Problem statement: Return the entries exactly. Images are not part of the copy.

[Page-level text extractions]
============================================================

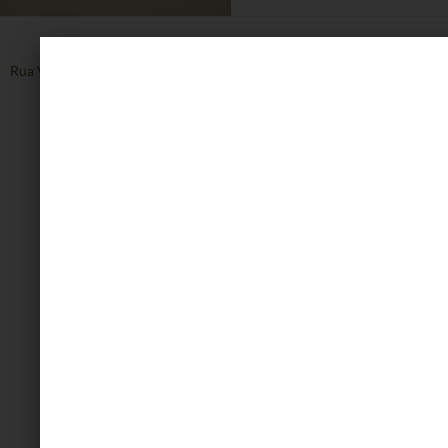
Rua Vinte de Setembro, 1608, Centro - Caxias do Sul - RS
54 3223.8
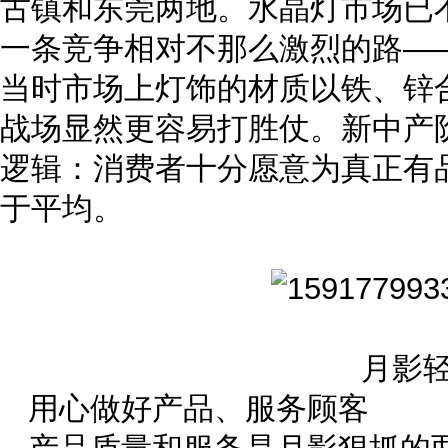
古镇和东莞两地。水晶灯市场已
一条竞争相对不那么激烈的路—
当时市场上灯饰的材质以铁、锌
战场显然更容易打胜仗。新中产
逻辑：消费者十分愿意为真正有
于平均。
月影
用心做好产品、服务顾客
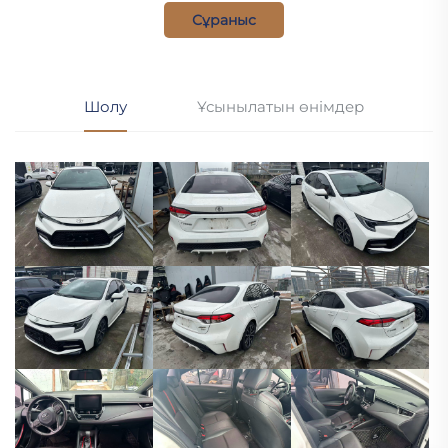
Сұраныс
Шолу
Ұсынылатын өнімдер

============================================================

Result of this task:
Rua Vinte de Setembro, 1608, Centro - Caxias do Sul - RS
54 3223.8
古镇和东莞两地。水晶灯市场已
一条竞争相对不那么激烈的路—
当时市场上灯饰的材质以铁、锌
战场显然更容易打胜仗。新中产
逻辑：消费者十分愿意为真正有
于平均。
月影
用心做好产品、服务顾客
Сұраныс
Шолу
Ұсынылатын өнімдер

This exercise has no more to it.